The legacy of African American Dr. Charles Drew is flourishing in the phlebotomy program at the Arlington ISD Dan Dipert Career and Technical Center thanks to teacher Mark Ingram.
Drew, known as the “father of blood banks,” was a pioneer in blood and transfusion research and developed methods for collecting, preserving and processing blood plasma. In 1940, he directed the Blood for Britain project, which broke new ground in preserving and sending thousands of liters of blood to England during WWII. He followed that success by serving as medical director of the American Red Cross’ pilot national blood banking program in 1941. However, he left the Red Cross a year later because of a policy to racially segregate blood.
Drew’s legacy of saving lives and helping people, along with his unwavering commitment to what was right, is remarkably similar to how Ingram approaches his class. Ingram does much more than just teach students how to draw blood.
“I can teach them content till I’m blue in the face,” Ingram said. “But I’m after their hearts.”
Those hearts belong to the students in Ingram’s Health Science Theory and Lab, which focuses on phlebotomy and EKG. The students are working toward certifications in both disciplines by the end of the school year.
See photos from the phlebotomy lab.
But Ingram doesn’t think of them merely as students.
“This is not my class, this is my family,” he said. “These are my kids.”
His kids – juniors and seniors from all of AISD’s high schools – see it that way too … now.
“No one believed him at first,” said Nayeli M., a senior from Arlington High School, when Ingram expressed how much he cared about them and predicted that they would soon become family.

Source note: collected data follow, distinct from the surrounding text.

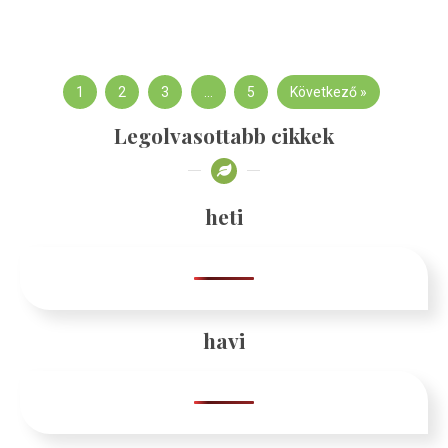
1
2
3
…
5
Következő »
Legolvasottabb cikkek
heti
havi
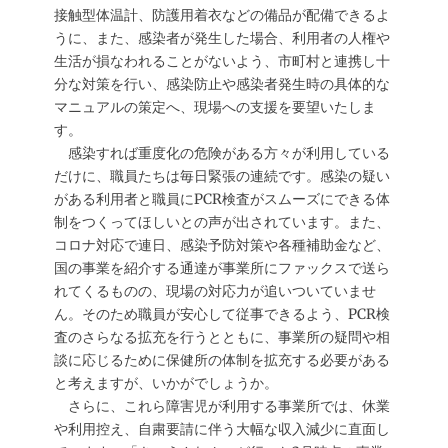
接触型体温計、防護用着衣などの備品が配備できるよ
うに、また、感染者が発生した場合、利用者の人権や
生活が損なわれることがないよう、市町村と連携し十
分な対策を行い、感染防止や感染者発生時の具体的な
マニュアルの策定へ、現場への支援を要望いたしま
す。
感染すれば重度化の危険がある方々が利用している
だけに、職員たちは毎日緊張の連続です。感染の疑い
がある利用者と職員にPCR検査がスムーズにできる体
制をつくってほしいとの声が出されています。また、
コロナ対応で連日、感染予防対策や各種補助金など、
国の事業を紹介する通達が事業所にファックスで送ら
れてくるものの、現場の対応力が追いついていませ
ん。そのため職員が安心して従事できるよう、PCR検
査のさらなる拡充を行うとともに、事業所の疑問や相
談に応じるために保健所の体制を拡充する必要がある
と考えますが、いかがでしょうか。
さらに、これら障害児が利用する事業所では、休業
や利用控え、自粛要請に伴う大幅な収入減少に直面し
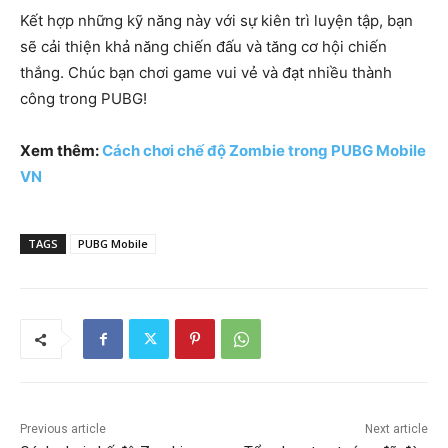
Kết hợp những kỹ năng này với sự kiên trì luyện tập, bạn
sẽ cải thiện khả năng chiến đấu và tăng cơ hội chiến
thắng. Chúc bạn chơi game vui vẻ và đạt nhiều thành
công trong PUBG!
Xem thêm:
Cách chơi chế độ Zombie trong PUBG Mobile
VN
TAGS
PUBG Mobile
Previous article
Next article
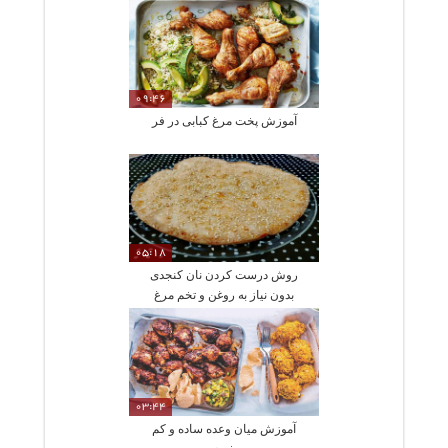
09:46
آموزش پخت مرغ کبابی در فر
05:18
روش درست کردن نان کنجدی
بدون نیاز به روغن و تخم مرغ
03:44
آموزش میان وعده ساده و کم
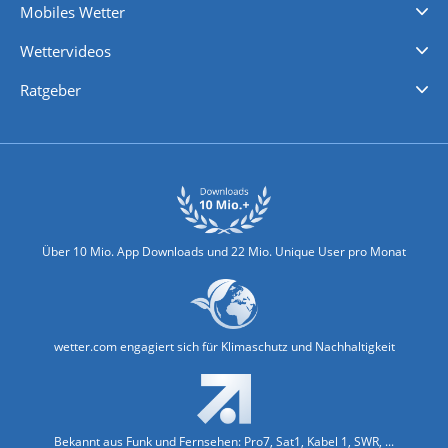
Mobiles Wetter
iPhone Wetter
iPad Wetter
Android Wetter
Wettervideos
Nachrichten
Deutschlandwetter
Schweizwetter
Österreichwetter
Regionalwetter
Wetter in Europa
Wetter Weltweit
Wetterlexikon
Promi-News
Ratgeber
Biowetter
Glätteindex
Reiseziel Finder
Erkältungswetter
Klima & Umwelt
Über 10 Mio. App Downloads und 22 Mio. Unique User pro Monat
wetter.com engagiert sich für Klimaschutz und Nachhaltigkeit
Bekannt aus Funk und Fernsehen: Pro7, Sat1, Kabel 1, SWR, ...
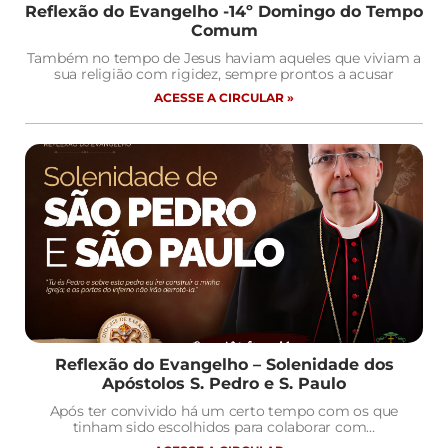
Reflexão do Evangelho -14º Domingo do Tempo
Comum
Também no tempo de Jesus haviam aqueles que viviam a
sua religião com rigidez, sempre prontos a acusar
ACESSE A CIRCULAR »
Reflexão do Evangelho – Solenidade dos
Apóstolos S. Pedro e S. Paulo
Após ter convivido há um certo tempo com os que
tinham sido escolhidos para colaborar com…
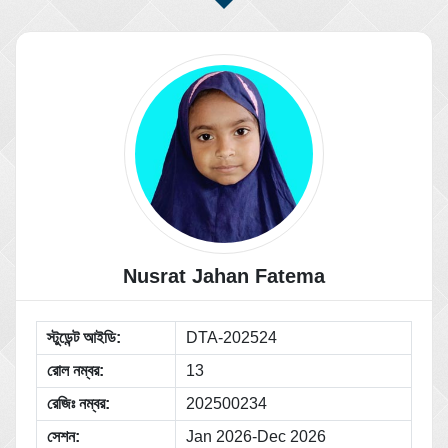
Nusrat Jahan Fatema
স্টুডেন্ট আইডি:
DTA-202524
রোল নম্বর:
13
রেজিঃ নম্বর:
202500234
সেশন:
Jan 2026-Dec 2026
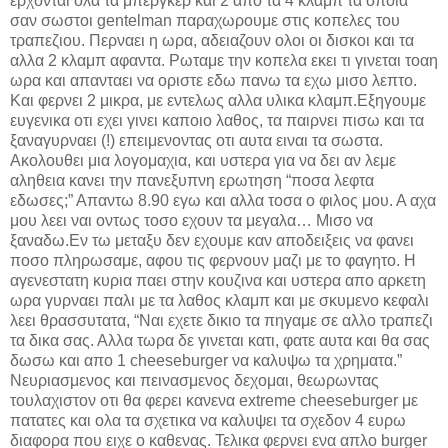
ερχονται ολα τα μπεργκερ και 2 απο τα 4 κλαμπ τα οποια
σαν σωστοι gentelman παραχωρουμε στις κοπελες του
τραπεζιου. Περναει η ωρα, αδειαζουν ολοι οι δισκοι και τα
αλλα 2 κλαμπ αφαντα. Ρωταμε την κοπελα εκει τι γινεται τοαη
ωρα και απανταει να οριστε εδω πανω τα εχω μισο λεπτο.
Και φερνει 2 μικρα, με εντελως αλλα υλικα κλαμπ.Εξηγουμε
ευγενικα οτι εχει γινει καποιο λαθος, τα παιρνει πισω και τα
ξαναγυρναει (!) επειμενοντας οτι αυτα ειναι τα σωστα.
Ακολουθει μια λογομαχια, και υστερα για να δει αν λεμε
αληθεια κανει την πανεξυπνη ερωτηση “ποσα λεφτα
εδωσες;” Απαντω 8.90 εγω και αλλα τοσα ο φιλος μου. Α αχα
μου λεει ναι οντως τοσο εχουν τα μεγαλα… Μισο να
ξαναδω.Εν τω μεταξυ δεν εχουμε καν αποδειξεις να φανει
ποσο πληρωσαμε, αφου τις φερνουν μαζι με το φαγητο. Η
αγενεστατη κυρια παει στην κουζινα και υστερα απο αρκετη
ωρα γυρναει παλι με τα λαθος κλαμπ και με σκυμενο κεφαλι
λεει θρασσυτατα, “Ναι εχετε δικιο τα πηγαμε σε αλλο τραπεζι
τα δικα σας. Αλλα τωρα δε γινεται κατι, φατε αυτα και θα σας
δωσω και απο 1 cheeseburger να καλυψω τα χρηματα.”
Νευριασμενος και πεινασμενος δεχομαι, θεωρωντας
τουλαχιστον οτι θα φερει κανενα extreme cheeseburger με
πατατες και ολα τα σχετικα να καλυψει τα σχεδον 4 ευρω
διαφορα που ειχε ο καθενας. Τελικα φερνει ενα απλο burger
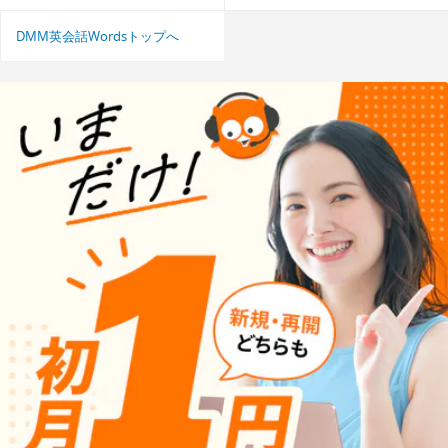
DMM英会話Wordsトップへ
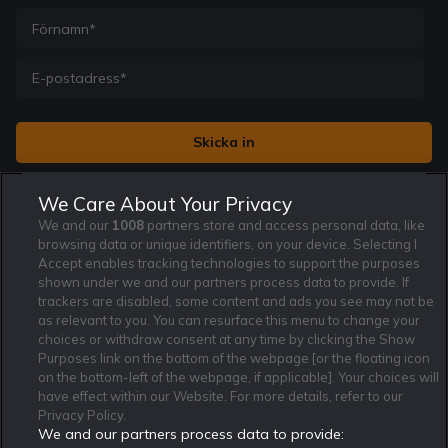
Jag vill få nyhetsbrev från Rekatochklart och jag är 18+. Regler
We Care About Your Privacy
och villkor gäller.
*
We and our
1008
partners store and access personal data, like
browsing data or unique identifiers, on your device. Selecting I
Accept enables tracking technologies to support the purposes
shown under we and our partners process data to provide. If
trackers are disabled, some content and ads you see may not be
as relevant to you. You can resurface this menu to change your
Affiliate Modell
Ansvarsfullt Spelande
Cookie Policy
choices or withdraw consent at any time by clicking the Show
Om Rekatochklart
F.A.Q
Användarvilkor
Purposes link on the bottom of the webpage [or the floating icon
on the bottom-left of the webpage, if applicable]. Your choices will
Kontakta oss
Nyhetsarkiv
Integritetspolicy
have effect within our Website. For more details, refer to our
Redaktionen
Tipsarkiv
Sportkalender
Privacy Policy.
We and our partners process data to provide:
Redaktionell policy
Rekatochklart shop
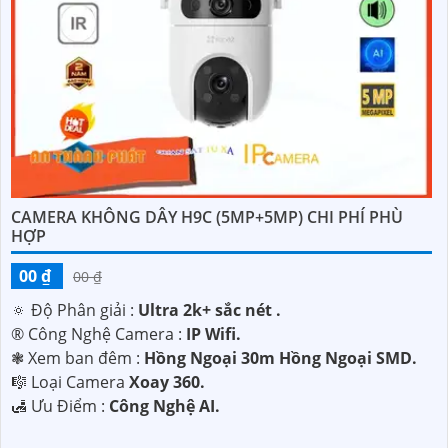
CAMERA KHÔNG DÂY H9C (5MP+5MP) CHI PHÍ PHÙ
HỢP
00 ₫
00 ₫
🔅 Độ Phân giải :
Ultra 2k+ sắc nét .
®️ Công Nghệ Camera :
IP Wifi.
❃ Xem ban đêm :
Hồng Ngoại 30m Hồng Ngoại SMD.
🎼️ Loại Camera
Xoay 360.
️🛃 Ưu Điểm :
Công Nghệ AI.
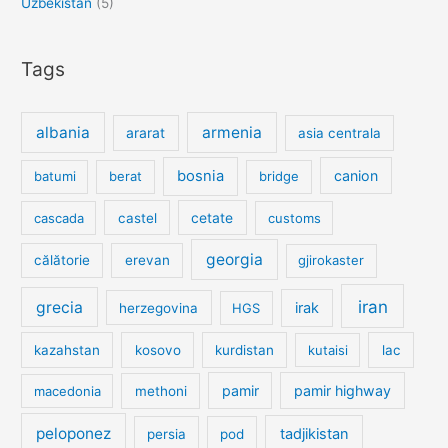
Uzbekistan
(5)
Tags
albania
armenia
ararat
asia centrala
bosnia
canion
batumi
berat
bridge
cetate
cascada
castel
customs
georgia
călătorie
erevan
gjirokaster
iran
grecia
irak
herzegovina
HGS
kazahstan
kosovo
kurdistan
kutaisi
lac
pamir
pamir highway
macedonia
methoni
peloponez
tadjikistan
persia
pod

“Since the beginning we were taught to think of each other as family,” said Veronica B., a student from Lamar High School. “He taught us we had to count on each other.”
“They think I’m corny at first,” Ingram said.
It may be corny, but it’s real.
“Look at us now,” Nayeli said. A family.
One look at the class reveals that what Ingram started preaching in August has come to fruition. The lab where people get stuck with needles seems to be the happiest room in the building. Students work together, “sticking” each other – and volunteers – as they work to get the 30 sticks required to sit for the phlebotomy certification test. Ingram looks on, offering encouragement while strictly ensuring students follow the correct procedures. And when the students have a free moment, they joke around and enjoy each other’s company.
“It feels like I’m welcome here, like they want me here,” Javier R., a Sam Houston High School junior, said.
And Javier wants to be there. Once, when he missed the bus from Sam Houston to the CTC, he walked to the CTC because he didn’t want to miss the class.
Blaine P., a senior from Arlington High School who plans to work as a phlebotomist while in college, explained that students, led by Ingram, all support each other and will even stop class if someone is going through something difficult and needs some extra support.
“It’s kind of a natural thing to cry in this class,” she said.
The family atmosphere, support and mutual respect that exists inside the classroom has a purpose beyond making the students feel welcome. Ingram teaches his students to treat patients the same way.
“I got really lucky having Mr. Ingram,” said William C., a junior from Arlington High School. “This course isn’t just about phlebotomy, it’s more about life. He’s taught me compassion, empathy and respect.”
Ingram preaches those values, in his words and in the way he treats students, and implores his students to treat their patients – and others – that way.
“You have to have a heart for your patients,” said Allison, a student from Martin High School.
“He tells us we’re there to be a ray of sunshine for our patients,” Blaine added.
Ingram, a nurse for 30 years before starting his teaching career at the CTC in 2017, admits he was not always that ray of sunshine. It was a lesson he didn’t learn until many years into his career.
That lesson transformed his outlook and changed his career path.
Now he is that ray of sunshine for his students, preparing them not just for a career, but for a life that touches others.
Just as Drew’s medical research saved lives for generations to come, Ingram’s work in the classroom is preparing students to change lives by treating their future patients – and everyone around them – with compassion, empathy and respect.
“Whether they become physicians, nurses, technicians or assistants,” Ingram said, “after I’m long gone – they are the legacy which I have left behind to change a world lacking what is sorely needed: grace and love.”